Vielen mag es reichen, einmal im Jahr mit prall gefüllten Plastiktüten aus dem Parlament zu kommen, doch vielen anderen reicht das nicht. Dabei wäre genau dieser Tag eine großartige Gelegenheit für einen echten Dialog, den Europa heute dringender braucht als je zuvor. Dass der Graben zwischen Politik und Bevölkerung inzwischen abgrundtief geworden ist, das erkennt man auch an einem solchen Tag, an dem 20.000 Menschen ihr Interesse an den europäischen Institutionen bekunden, während die handelnden Akteure der Europapolitik in ihrer erdrückenden Mehrzahl den Termin ungenutzt verstreichen lassen.

Tag der Offenen Tür – das klingt nach Offenheit, nach Transparenz, nach Austausch – doch wo waren die Debatten zur Flüchtlingspolitik, zu Griechenland, zur Ukraine, zur Sicherheit, zum TTIP, zur Austerität? Die Menschen mit Gewinnspielen für Eintrittskarten in den Europapark abzuspeisen, während die Damen und Herren Abgeordneten lieber ein langes Wochenende daheim verbringen, das kann es doch auch nicht sein…

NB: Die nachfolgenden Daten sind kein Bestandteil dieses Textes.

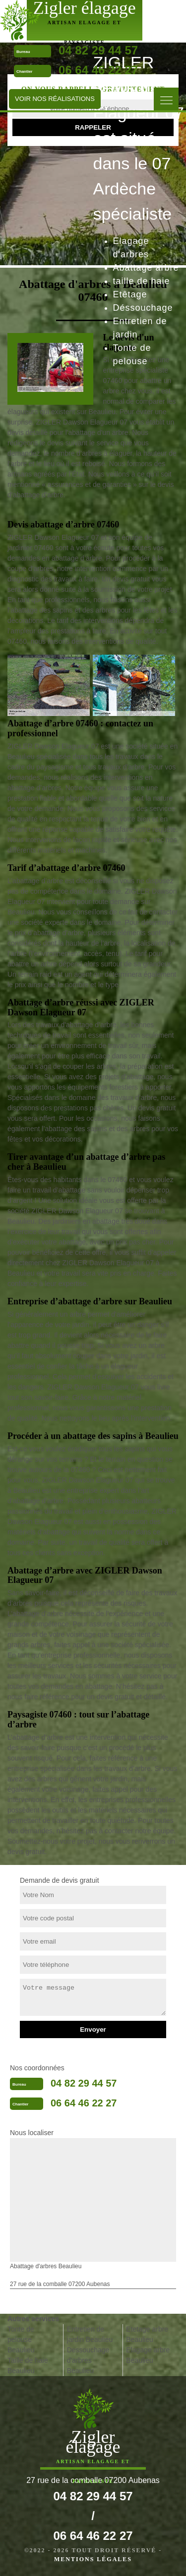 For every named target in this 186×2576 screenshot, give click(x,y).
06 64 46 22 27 (98, 70)
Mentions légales (93, 2559)
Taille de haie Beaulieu (27, 2365)
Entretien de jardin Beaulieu (90, 2334)
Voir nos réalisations (55, 98)
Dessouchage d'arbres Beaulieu (88, 2360)
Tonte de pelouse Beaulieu (21, 2339)
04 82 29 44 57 (84, 2083)
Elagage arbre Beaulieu (148, 2355)
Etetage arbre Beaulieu (147, 2334)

Das Interesse der Menschen für Europa ist noch da. Noch. Das kann sich aber sehr bald ändern. Schon diese Woche mit den Wahlen in Großbritannien, bei denen als Ergebnis unter anderem ein Referendum herauskommen könnte, bei dem sich 2017 die Briten für einen Ausstieg aus der EU entscheiden könnten. Oder durch eine weitere Verschärfung der Krise in Griechenland. Da wäre ein intensiverer Austausch zwischen Politikern und Bürgern vielleicht sinnvoller gewesen, als die Jugendorganisationen der Parteien Schlüsselanhänger und Kugelschreiber verteilen zu lassen. Was dann am Ende die Frage aufwirft, wie es eigentlich um das Interesse der hohen Politik an Europa und den europäischen Bürgern aussieht…

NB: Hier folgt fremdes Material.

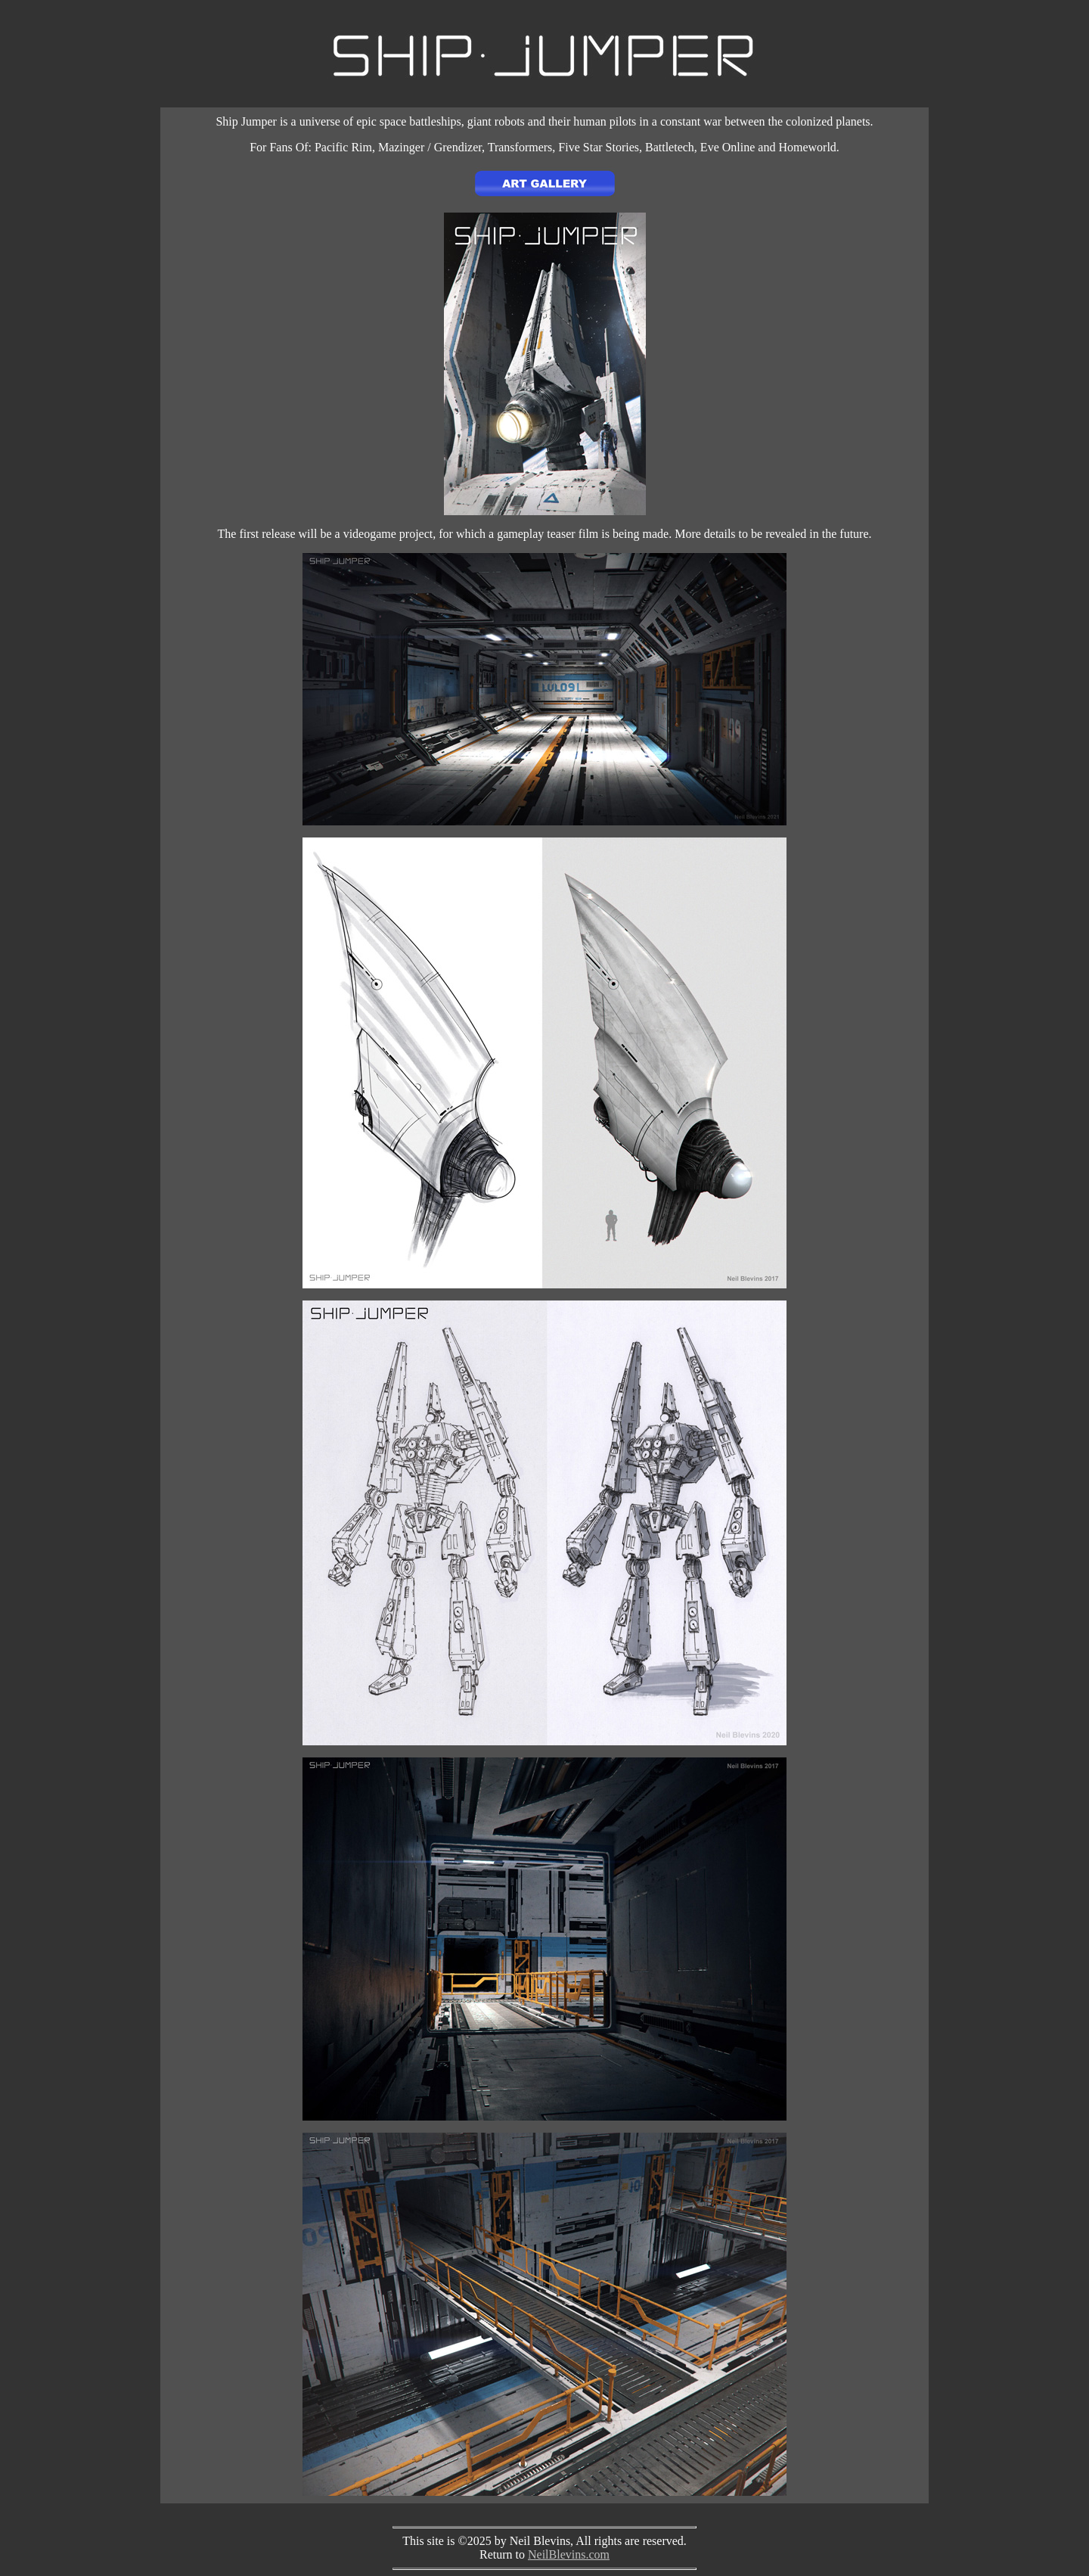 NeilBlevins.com (569, 2554)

1 Kommentar zu Tag der Offenen Tür: 18.000 Menschen im Europäischen Parlament

  1. Ja, “das Interesse für Europa ist noch da”. Aber bleibt es jung und munter ? Zwar können uns kleine Dinge an die Hauptsachen erinnern ; aber wie könnten wir uns vom Wichtigsten nicht zerstreuen oder entfernen lassen ? “EurOpa” heisst (wie ein Name und ein Befehl) “Weite-Sicht” : lasst uns miteinander für das immer dringende Gemeinwohl – sogar trotz unserer Sprachenschwierigkeiten – neu schauen, wirken und schaffen !

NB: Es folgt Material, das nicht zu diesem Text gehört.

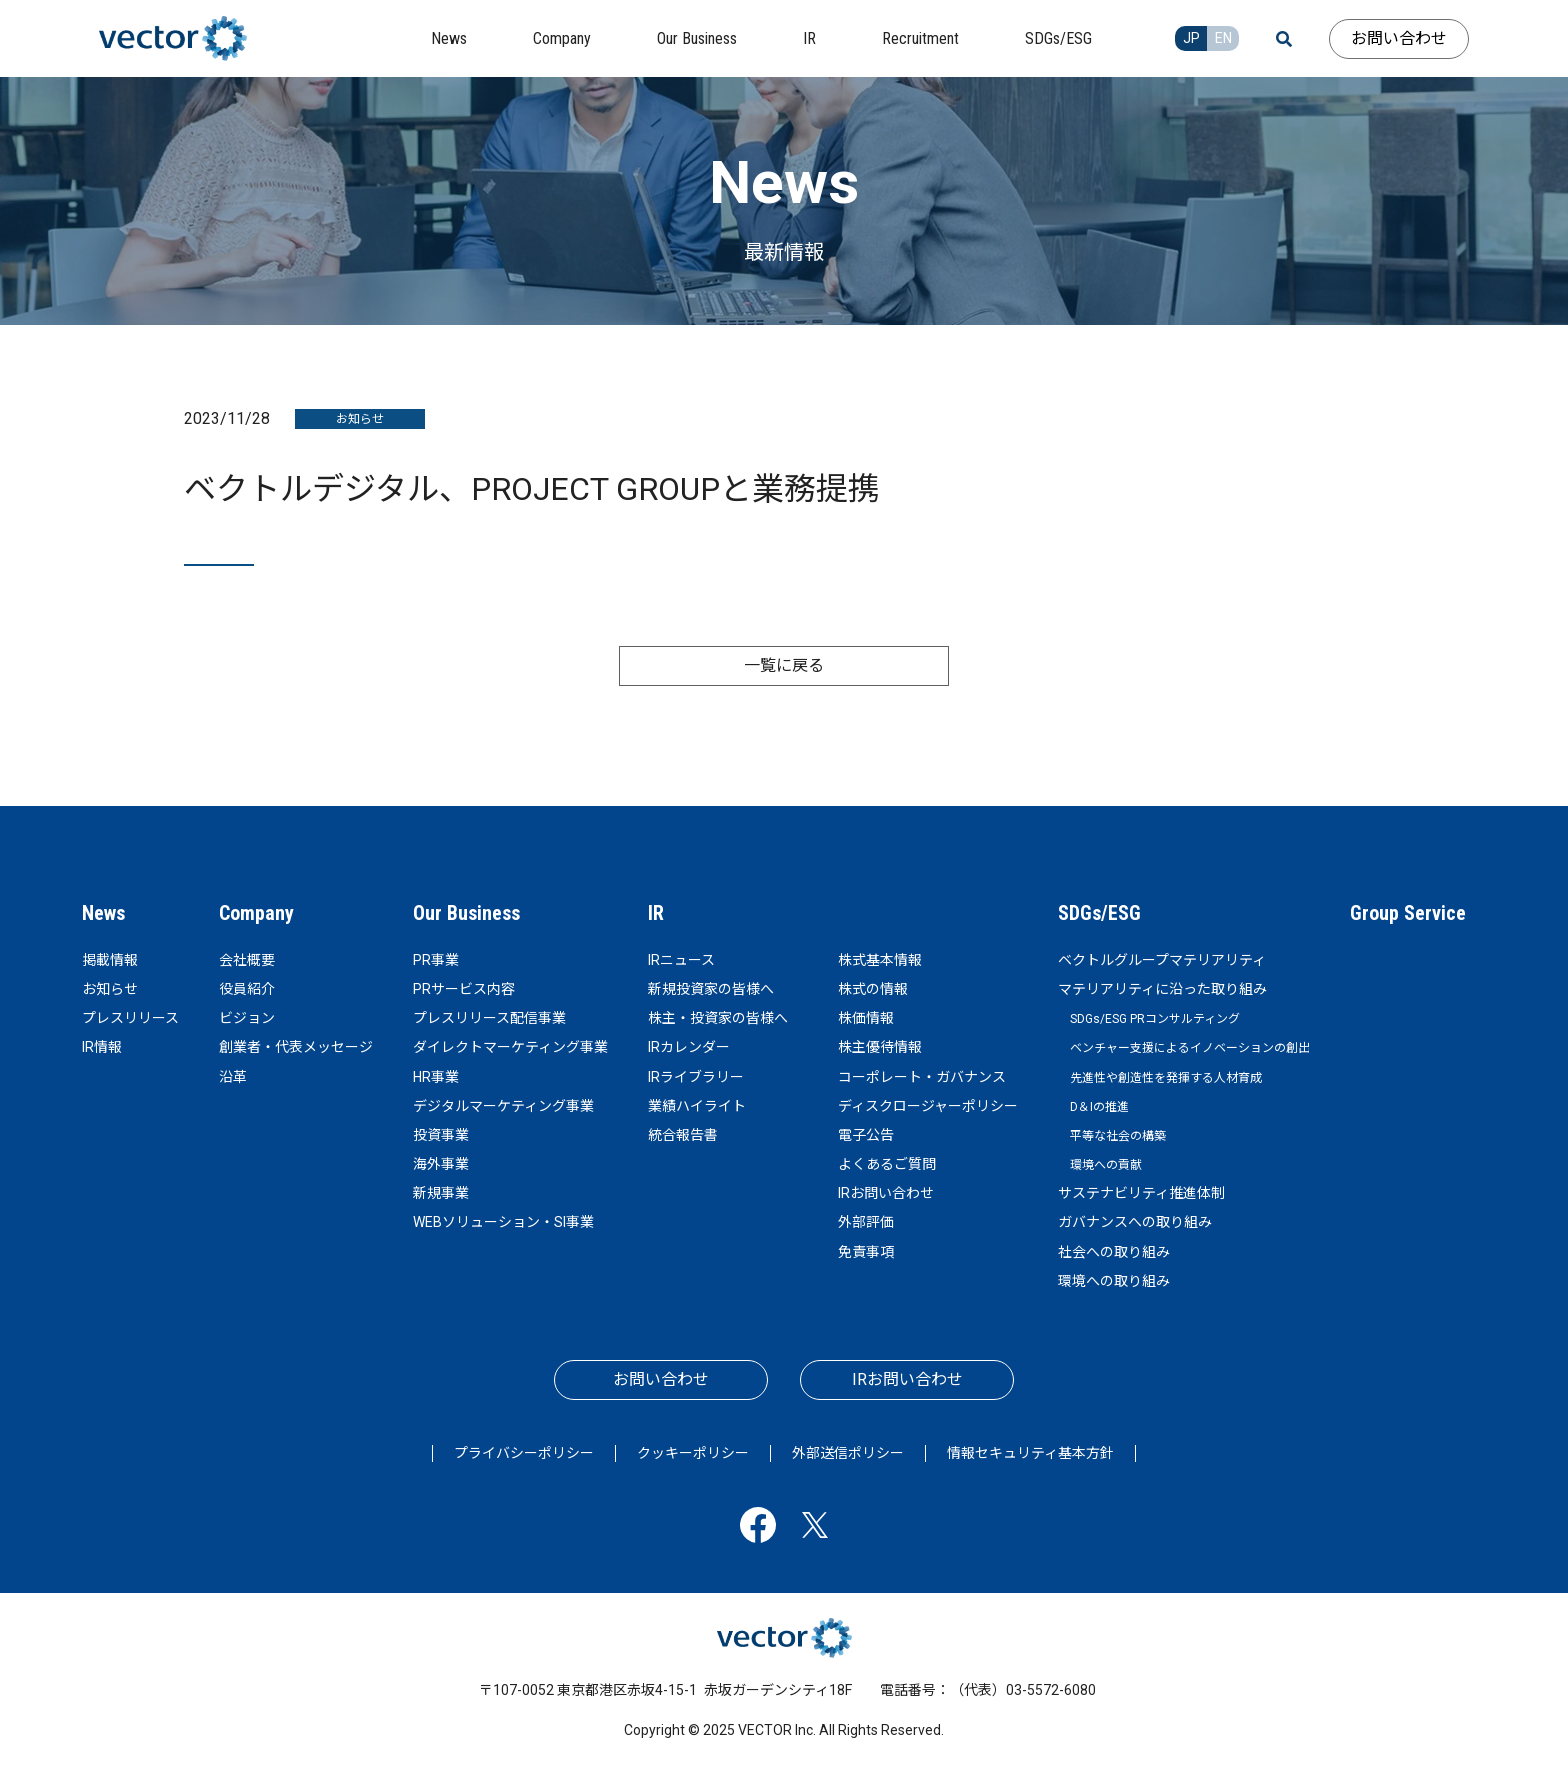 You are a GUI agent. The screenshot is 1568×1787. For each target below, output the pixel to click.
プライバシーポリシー (524, 1453)
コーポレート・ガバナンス (922, 1077)
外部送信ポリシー (848, 1453)
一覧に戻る (784, 665)
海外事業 (441, 1164)
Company (256, 913)
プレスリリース (130, 1018)
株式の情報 (873, 989)
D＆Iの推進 (1099, 1107)
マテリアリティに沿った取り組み (1162, 989)
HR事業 (436, 1077)
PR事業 (436, 960)
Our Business (466, 913)
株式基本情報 (880, 960)
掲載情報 (110, 960)
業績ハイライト (697, 1106)
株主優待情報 (880, 1047)
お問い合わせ (1399, 38)
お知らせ (110, 989)
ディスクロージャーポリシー (928, 1106)
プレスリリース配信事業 (489, 1018)
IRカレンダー (689, 1047)
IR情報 (102, 1047)
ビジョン (247, 1018)
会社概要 (247, 960)
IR (656, 913)
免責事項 (866, 1252)
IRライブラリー (696, 1077)
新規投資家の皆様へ (711, 989)
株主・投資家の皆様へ (718, 1018)
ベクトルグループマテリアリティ (1162, 960)
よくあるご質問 (887, 1164)
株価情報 (866, 1018)
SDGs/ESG (1099, 913)
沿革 (233, 1077)
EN (1223, 38)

    En retournant dans ma langue maternelle, je dirais volontiers : Oui, “l’intérêt pour l’Europe est encore là”. Mais reste-t-il jeune et vif ? Certes, de petites choses peuvent nous remémorer celles qui sont capitales. Mais comment éviter de nous laisser distraire, éloigner, du plus important ? Le nom d’EurOpe sonne comme un ordre : (“heissen” comporte en allemand le double sens intraduisible de la dénomination et du commandement !) : Large-Vue. Partons ensemble, en dépit de nos obstacles linguistiques, vers un regard, une action et une création neufs : axés sur le bien commun toujours pressant.